Ce type de rapport est exactement ce que Heidegger qualifie d'historial. Dans un célèbre passage de La Question de la technique, il oppose (c'est ainsi du moins que nous lisons au premier abord) la scierie qu'alimente une roue à aube à l'usine hydroélectrique implantée sur le Rhin. La scierie répond intimement au cours d'eau. L'usine (pour laquelle, à rebours des rapports dessinés par Lévinas, on parle volontiers d'implantation !) est dans un autre rapport, non seulement au fleuve, mais à partir de lui à l'ensemble du monde, qui a lieu sous la forme de forces quantifiables et des conditions sous lesquelles ces forces sont rendues disponibles.

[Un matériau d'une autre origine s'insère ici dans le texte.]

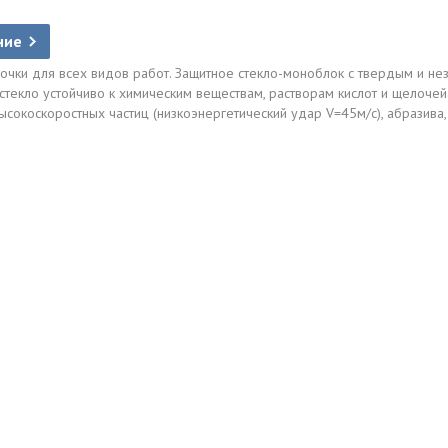
ние
чки для всех видов работ. Защитное стекло-моноблок с твердым и не
 стекло устойчиво к химическим веществам, растворам кислот и щелоче
ысокоскоростных частиц (низкоэнергетический удар V=45м/с), абразив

Il ne fait aucun doute que nous avons tendance à opposer l'image du barrage moderne à celle de la scierie dans son " trou de verdure " - vision idyllique et nostalgique, c'est-à-dire sentimentale. Il ne fait également aucun doute que Heidegger connaît cette tendance. Mais il voit en elle une pente contre laquelle tout effort de comprendre le sens de la technique moderne doit inlassablement remonter. Il la connaît parce qu'elle est profondément inscrite dans l'expérience de l'homme moderne. Dans les Beiträge, il en donne très précisément le sens : là où la réalité est scientifiquement et techniquement produite, prend forme en contrepoint un sentimentalisme qui s'exprime en grande partie dans la conception d'une jouissance subjective devant le spectacle de la nature. Une des formes les plus répandues de ce divorce entre la machination (Machenschaft) technique et le " vécu " sentimental est précisément la nostalgie du monde d'hier.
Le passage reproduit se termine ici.